I remember the moment when, as a new apprentice in a retreat center's vegetarian kitchen, I spotted the shelf of nuts in the storeroom. Fifty-pound boxes of walnut pieces, pecan halves, almonds, and a 40-pound tin of pine nuts from China waited in the dark coolness.
"Ah. If this is what being a vegetarian is, I will gladly never eat meat again," I said to myself.
In those days, and over the subsequent years, I have learned how nuts can play a star role in salads, main courses, and vegetable dishes, as well as in their usual place in chocolate chip cookies or cinnamon rolls.
Granted, nuts are expensive by the pound. But they go a long way, since they are used sparingly in most recipes. And they are a substitute for expensive meat protein.
Nuts are oily. But their fat is polyunsaturated, the "good kind" of fat. They contain large amounts of linolenic acid, an omega-3 fatty acid that is essential to human metabolism and has been shown to reduce blood cholesterol levels. Bet the diet books never told you that.

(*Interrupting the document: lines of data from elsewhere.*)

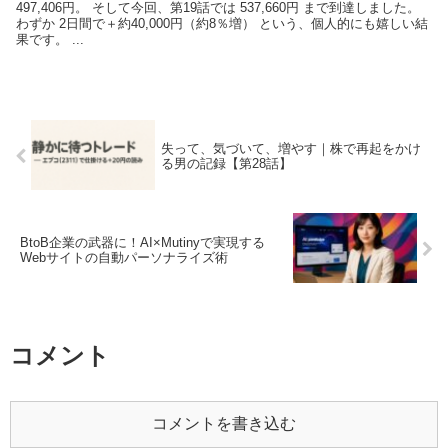
497,406円。 そして今回、第19話では 537,660円 まで到達しました。
わずか 2日間で＋約40,000円（約8％増） という、個人的にも嬉しい結
果です。 ...
失って、気づいて、増やす｜株で再起をかけ
る男の記録【第28話】
BtoB企業の武器に！AI×Mutinyで実現する
Webサイトの自動パーソナライズ術
コメント
コメントを書き込む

WHEN YOU THINK of nuts as a way to add richness, crunch, and interest to your cooking, endless possibilities arise. (I acknowledge that many children and some adults dislike finding nuts in their food, so I am mostly writing for those of us who like the earthy flavor and butteriness of nuts.) When walnuts are pan toasted, for instance, with garlic, onion, and black pepper, then added to cooked pasta (along with, perhaps, steamed broccoli or diced fresh tomatoes and a drizzle of olive oil) no one will miss the sausage.
If you add toasted cashews to a chilled green pea salad or to stir-fried cabbage with soy sauce, all of a sudden you have a main course instead of a side dish. Offer a bowl of nuts at a salad bar or potato bar type of meal and the fare will seem gourmet. With roasted nuts stirred into bread stuffing, who needs turkey? Jello salad, homemade rice-a-roni, muffins-all benefit from the company of nuts.